··· Records for processing

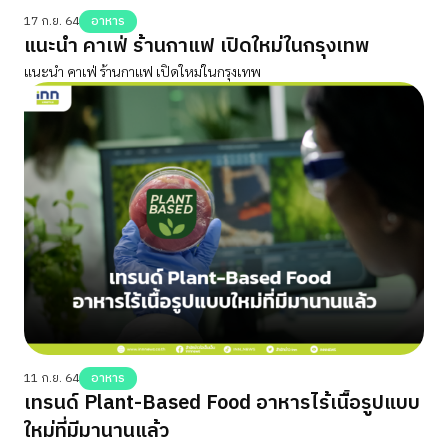
17 ก.ย. 64
อาหาร
แนะนำ คาเฟ่ ร้านกาแฟ เปิดใหม่ในกรุงเทพ
แนะนำ คาเฟ่ ร้านกาแฟ เปิดใหม่ในกรุงเทพ
11 ก.ย. 64
อาหาร
เทรนด์ Plant-Based Food อาหารไร้เนื้อรูปแบบ
ใหม่ที่มีมานานแล้ว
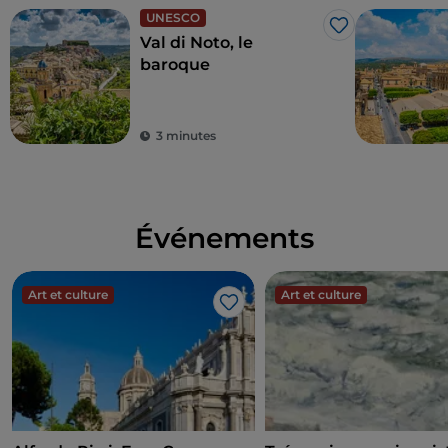
UNESCO
J’aime
Val di Noto, le
baroque
3 minutes
Événements
Art et culture
Art et culture
J’aime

······

### What is needed
Every last line above must be reproduced as written, and no pictures belong in the copy.

### Answer to this exercise
17 ก.ย. 64
อาหาร
แนะนำ คาเฟ่ ร้านกาแฟ เปิดใหม่ในกรุงเทพ
แนะนำ คาเฟ่ ร้านกาแฟ เปิดใหม่ในกรุงเทพ
11 ก.ย. 64
อาหาร
เทรนด์ Plant-Based Food อาหารไร้เนื้อรูปแบบ
ใหม่ที่มีมานานแล้ว
UNESCO
J’aime
Val di Noto, le
baroque
3 minutes
Événements
Art et culture
Art et culture
J’aime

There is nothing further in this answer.